RECORDS SHOWN
· · · · ·

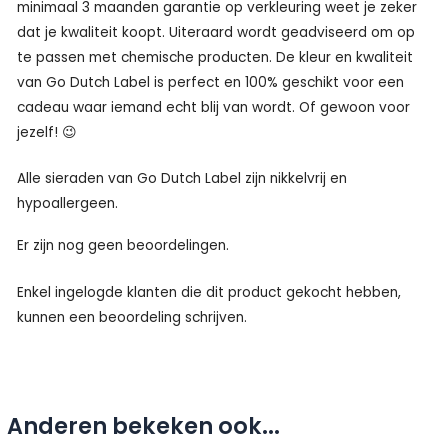
minimaal 3 maanden garantie op verkleuring weet je zeker
dat je kwaliteit koopt. Uiteraard wordt geadviseerd om op
te passen met chemische producten. De kleur en kwaliteit
van Go Dutch Label is perfect en 100% geschikt voor een
cadeau waar iemand echt blij van wordt. Of gewoon voor
jezelf! 😉
Alle sieraden van Go Dutch Label zijn nikkelvrij en
hypoallergeen.
Er zijn nog geen beoordelingen.
Enkel ingelogde klanten die dit product gekocht hebben,
kunnen een beoordeling schrijven.
Anderen bekeken ook...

· · · · ·

EXERCISE DETAILS
The entries above need to be printed again exactly; please exclude all pictures.

WRITTEN RESPONSE
minimaal 3 maanden garantie op verkleuring weet je zeker
dat je kwaliteit koopt. Uiteraard wordt geadviseerd om op
te passen met chemische producten. De kleur en kwaliteit
van Go Dutch Label is perfect en 100% geschikt voor een
cadeau waar iemand echt blij van wordt. Of gewoon voor
jezelf! 😉
Alle sieraden van Go Dutch Label zijn nikkelvrij en
hypoallergeen.
Er zijn nog geen beoordelingen.
Enkel ingelogde klanten die dit product gekocht hebben,
kunnen een beoordeling schrijven.
Anderen bekeken ook...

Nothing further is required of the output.